Insight is what allows you to let go.
It’s going to be a very special insight. When the Buddha talks about it, he talks about it in paradoxical terms. You intend the path, putting it all together, but there comes a point where you have to stop intending. You can’t tell yourself, “Don’t intend,” because that will become your new intention. But there is a middle way between intending and telling yourself not to intend, and that’s the escape. What allows for the escape is dispassion. It’s the point where you lose interest in this mud house, and you make it unfit for play. In other words, you take the mind to where it’s not going to build mud houses anymore.
You’ve seen the house builder, as the Buddha said after his awakening. You’ve demolished the last house, and the house builder is not going to build any more. That’s when you’ve really arrived. Even with just the first taste of awakening, stream-entry, you see that there is such a thing as a dimension where there is no fabrication, and it’s totally devoid of any kind of stress. You don’t realize how much stress goes into fabrication until you step out of it and have seen this dimension.

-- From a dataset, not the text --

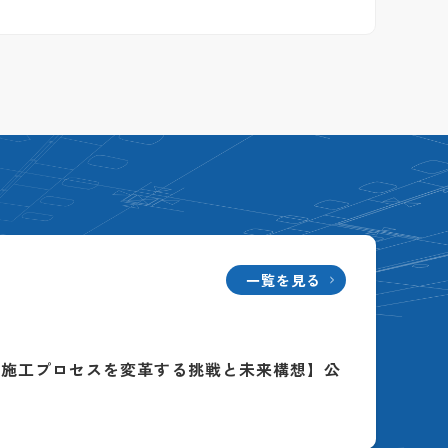
一覧を見る
る施工プロセスを変革する挑戦と未来構想】公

The only way you’re going to get there is to get to know these aggregates really well. You can read about them and say, “Gee, what the Buddha says makes a lot of sense,” but that’s not going to cut through your fascination with them. You have to work with them. Make them into a state of concentration; use this body to practice virtue, generosity, and meditation; use the mind to get into concentration, to develop discernment, and to allow these things to deliver you to something that’s beyond them. That’s when you really lose your passion for these things, and all the stitching of the seamstress comes undone.
What’s left after that? It depends on your kamma, but your relationship with the six senses is altered. For an arahant, there’s no more feeding on things because there’s no hunger. There’s no longer a being that needs to be fed. This is why, when people asked the Buddha whether an arahant after death exists or doesn’t exist, or both or neither, he wouldn’t answer, because it was the passion for the aggregates that defined the person who became an arahant. When there’s no passion, the arahant is undefined. When something’s undefined, you can’t say anything about it.
But there is nibbana, and this is the path that takes you there. That’s why the Buddha called it a path, one that takes you someplace really good. You don’t stay on the path. You don’t take the path as your goal. If you stayed on the path, he wouldn’t have called it a path. It would have been a noble eightfold spot. But it’s a noble eightfold path that takes you someplace beyond it. As you practice the path, you learn about these aggregates by playing with them, making the best things possible with them. Then, finally, they deliver you to where you want to go: something beyond the aggregates. And everyone who’s been there said that’s the end of all problems.
So think of that image of the children. They were creating problems—with their possessiveness—by playing around. But if you learn how to play wisely, you can put those problems down.